Yesterday I did read various articles and extracts on and by Doris Lessing, yesterday.
I’d be interested to read more of the word of Ms Lessing. She does seem a little strident at times, but her analyses of social interactions may prove to be quite insightful. I’m also amazed at the apparent similarities between Virginia Woolf and Lessing. They both wanted to change society along more female-friendly lines.[editorial note: I'm not sure what what insight led me to write this].
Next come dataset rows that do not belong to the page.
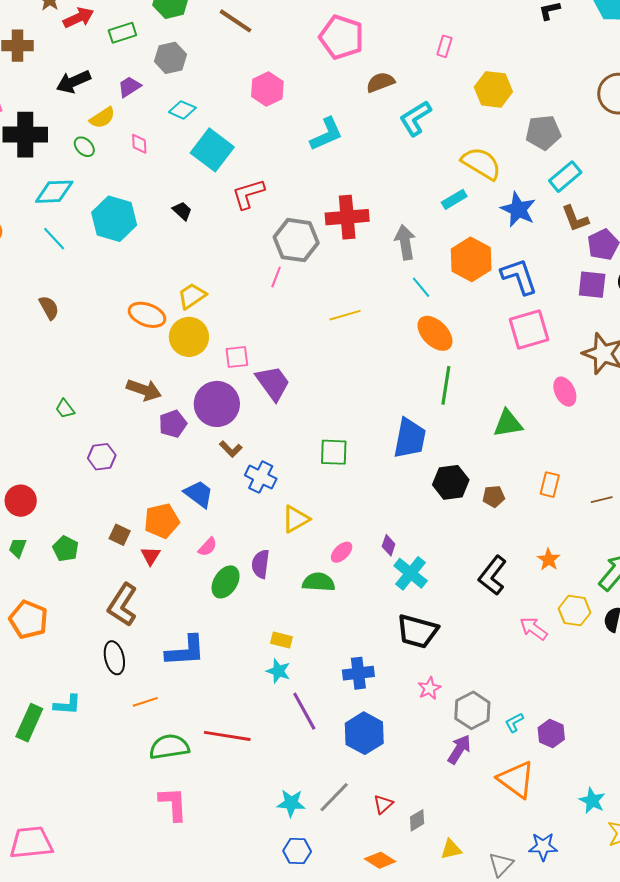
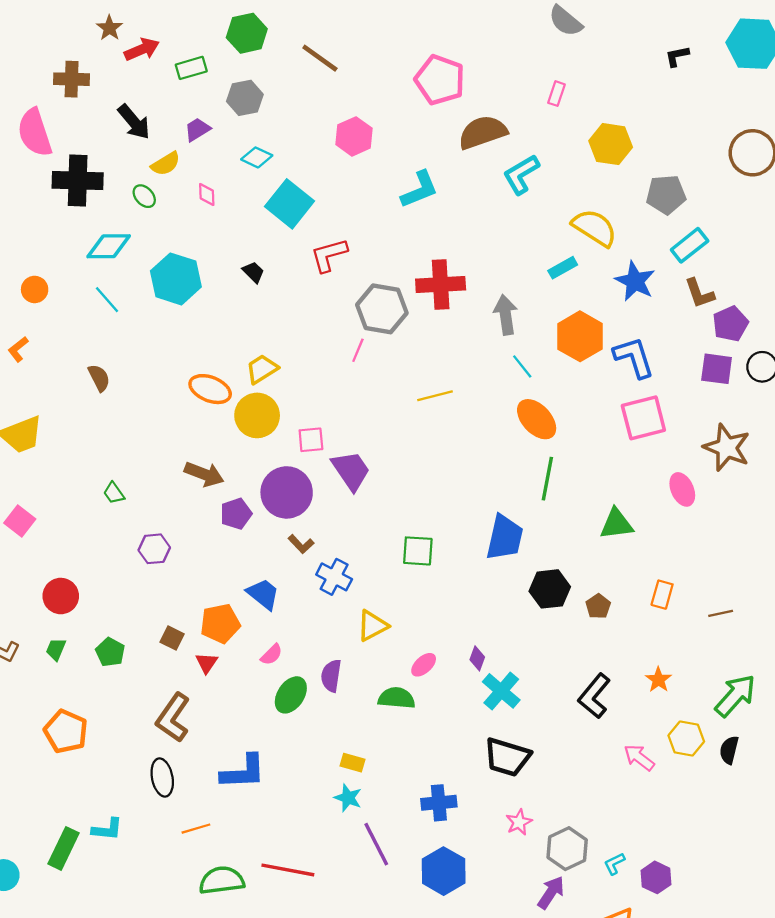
black arrow: (73, 82) -> (134, 122), turned -108
brown semicircle: (380, 82) -> (483, 132), size x1.5
brown pentagon: (494, 496) -> (598, 606), turned -30

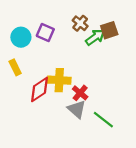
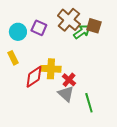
brown cross: (80, 23) -> (69, 20), size x1.6
brown square: (109, 30) -> (94, 26), turned 35
green line: (103, 120) -> (89, 103), turned 36

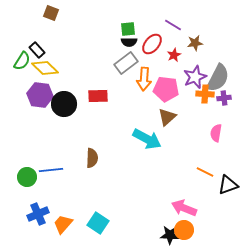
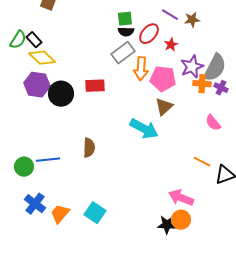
brown star: (195, 43) -> (192, 20), moved
green semicircle: (22, 61) -> (18, 40), moved
purple cross: (224, 98) -> (221, 88), turned 32
pink semicircle: (216, 133) -> (213, 123), turned -48
blue cross: (38, 214) -> (35, 204), turned -30

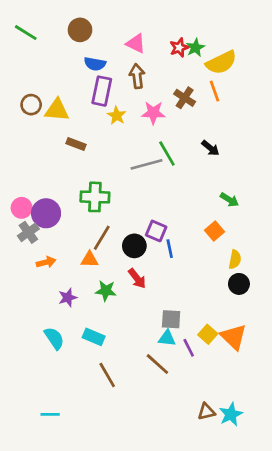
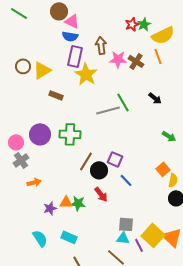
pink triangle: (136, 43) -> (72, 21), moved
yellow triangle: (57, 110) -> (42, 70), turned -36
pink star: (153, 113) -> (118, 59), moved
yellow star: (117, 115) -> (86, 74), size x1.6
purple circle: (46, 213) -> (40, 134), moved
orange square: (214, 231) -> (163, 169), moved
brown line: (102, 238) -> (86, 161), moved
blue line: (170, 249) -> (126, 180), moved, turned -32
orange triangle: (90, 259) -> (66, 202), moved
yellow square: (208, 334) -> (153, 235), size x1.6

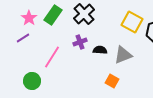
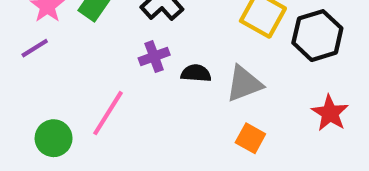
pink line: (52, 57) -> (108, 113), moved
orange square: (112, 81) -> (250, 138), moved

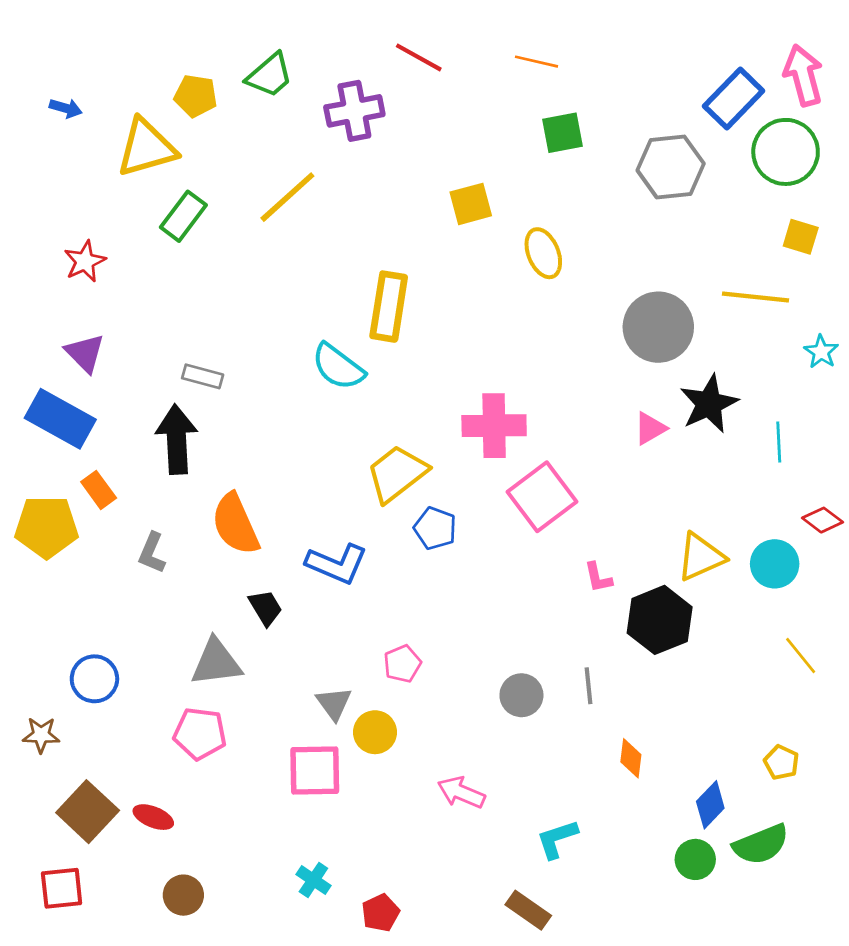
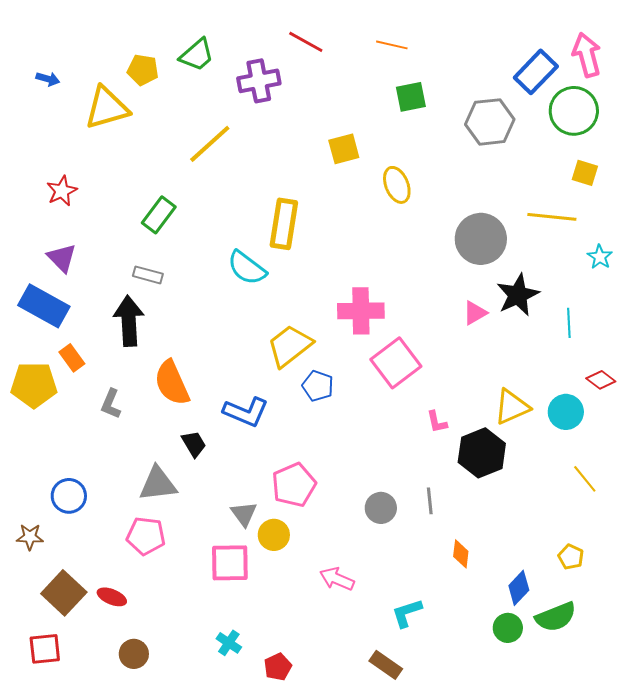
green rectangle: (183, 216) -> (159, 215), moved
pink pentagon: (402, 664) -> (294, 485), size x1.6

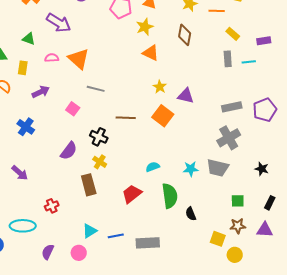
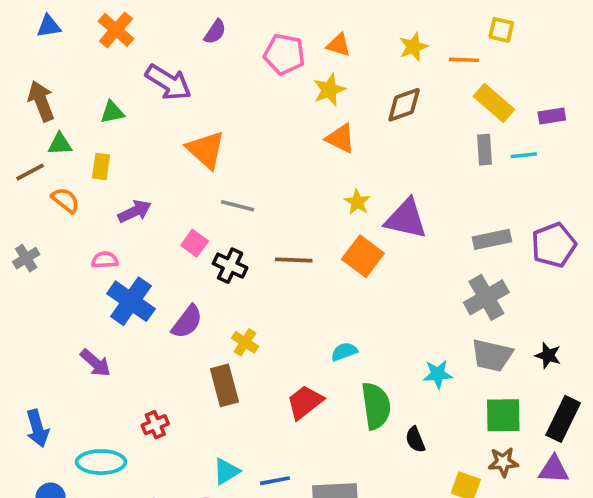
yellow rectangle: (233, 34) -> (494, 103), size x1.5
brown diamond: (185, 35) -> (404, 105), turned 60
green triangle: (29, 39) -> (112, 112), turned -32
pink semicircle: (52, 58) -> (105, 260), moved
purple triangle: (186, 96) -> (406, 219), size x1.4
blue cross: (26, 127) -> (131, 301), moved, size x1.4
black cross: (99, 137) -> (230, 266), moved
gray trapezoid: (218, 168) -> (492, 355), moved
cyan star: (191, 169) -> (438, 374), moved
green square: (238, 201) -> (503, 415), size x1.5
black rectangle: (270, 203) -> (563, 419), size x1.6

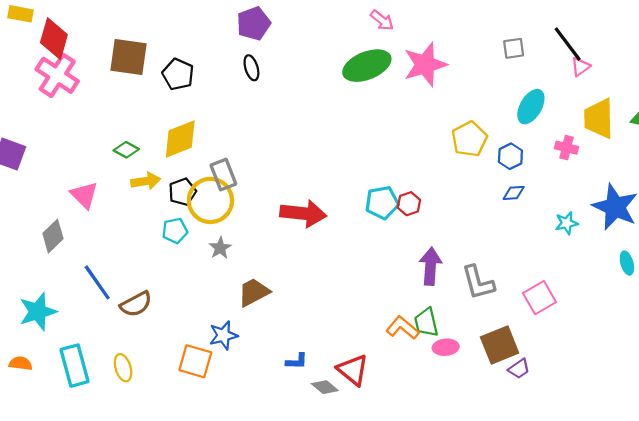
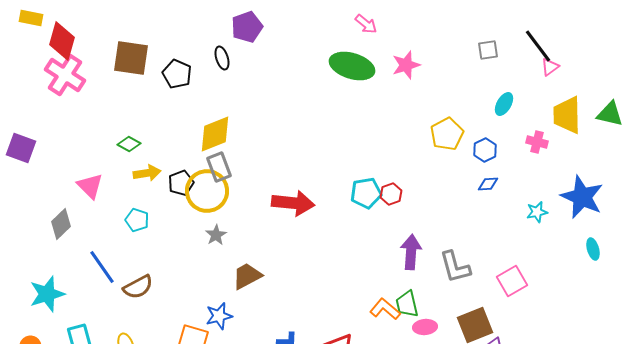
pink star: (425, 65) -> (406, 65), size x0.7
green ellipse: (367, 66) -> (352, 66), turned 39
black ellipse: (251, 68) -> (222, 58), moved
cyan ellipse: (531, 107) -> (504, 104), size x0.7
yellow diamond: (180, 139) -> (215, 134), moved
cyan pentagon: (175, 231) -> (137, 220), moved, turned 30

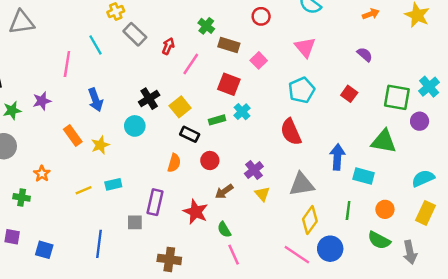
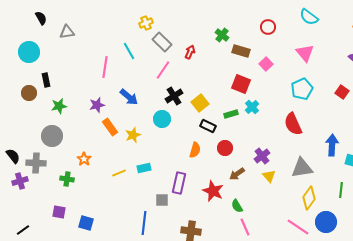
gray triangle: (22, 22) -> (67, 32), size x0.7
pink line: (191, 64) -> (163, 70), moved
blue arrow: (95, 100) -> (129, 97), turned -30
purple star: (42, 101) -> (97, 105), moved
blue line: (99, 244) -> (144, 223), moved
Suffice it to say that there are moments of insight in Lessing, but I’m not sure how politically contrived or psychologically likely — which is to say, how true to typical human developmental processes — they are. It is more than interesting that the social objectification of the young female, which she points to here:
resonates with my own observations concerning myself here: am I a chair?
The cold dies down, clarity returns and so does my abiding boredom with this town. But yaay! for the disappearing of my cold, the state of impermanent soggy head and other gagging and gasping matters.
My insights these days hurts my brain, and what astonishes me most is the continual lack of insight expressed by those around me. I put it down to personality differences. One has to develop a certain sense of Systems Logic to understand what I understand, see what I see. Without sociology, the rivers of blood run cold.
It’s not just the seeing, though, but the allowing oneself to see, permitting oneself to feel in fact what one does feel, which enliven the data of life, which is otherwise superficially anecdata. Which is to say, both logic and emotion matter. Not one OR the other, but the two together, clasping hands.
I refer, of course, to the dear soul who has now sent me at least 30 blog comments, all of which I have to delete, most of them unread.
When I was a child, I had the most glorious keeshond bitch. She was “mine” just as the other dog we had — a mix of bulldog and labrador — was my younger brother’s. I don’t, for the moment, remember what animal, if any, was said to be owned by my sister or, indeed, the even younger brother. I suspect my sister’s pet might have been a cat we had. I can’t quite bring myself to conclude that her’s was a chicken.
In any case, this dog had a certain fearless charm — in actual fact, a peculiar drive to chase motorbikes whenever she would see one. I remember in one particular instance — (we used to take the dogs for walks unleashed) — when an extremely noisy motorbike suddenly appeared about 50 metres away from where we were walking. We were up towards the top of the road on which I lived. The motorbike had appeared suddenly at the bottom of the road.
Pasha — for that was her name — took off, rapidly, hindquarters propelling her fowards after the elusive prize. The motorbike was travelling at quite a speed, but excitement drove her forwards to pursue it, so that she was soon snapping at the wheels, continuously, as the bike continued to speed away from where I stood; my point of vantage. The sight was awesome to see. Having chased the driver one hundred or so metres down the road, she would then withdraw from the chase, and joyously return to me, as if a job had been well done.
I considered this eccentric behaviour of hers very endearing as well as being demonstrative of her passionate spirit.